In the data below, find every line with the word "nicht" and copy it out.

====== Data in this exercise ======

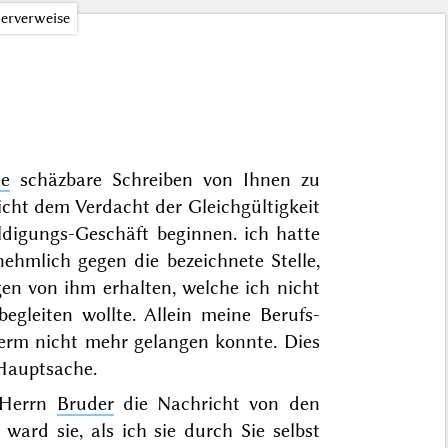
erverweise
te
schäzbare Schreiben von Ihnen zu
cht dem Verdacht der Gleichgültigkeit
digungs-Geschäft beginnen. ich hatte
nehmlich gegen die bezeichnete Stelle,
en von ihm erhalten, welche ich nicht
gleiten wollte. Allein meine Berufs-
term nicht mehr gelangen konnte. Dies
 Hauptsache.
 Herrn
Bruder
die Nachricht von den
ward sie, als ich sie durch Sie selbst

======

### Result for this exercise
en von ihm erhalten, welche ich nicht
term nicht mehr gelangen konnte. Dies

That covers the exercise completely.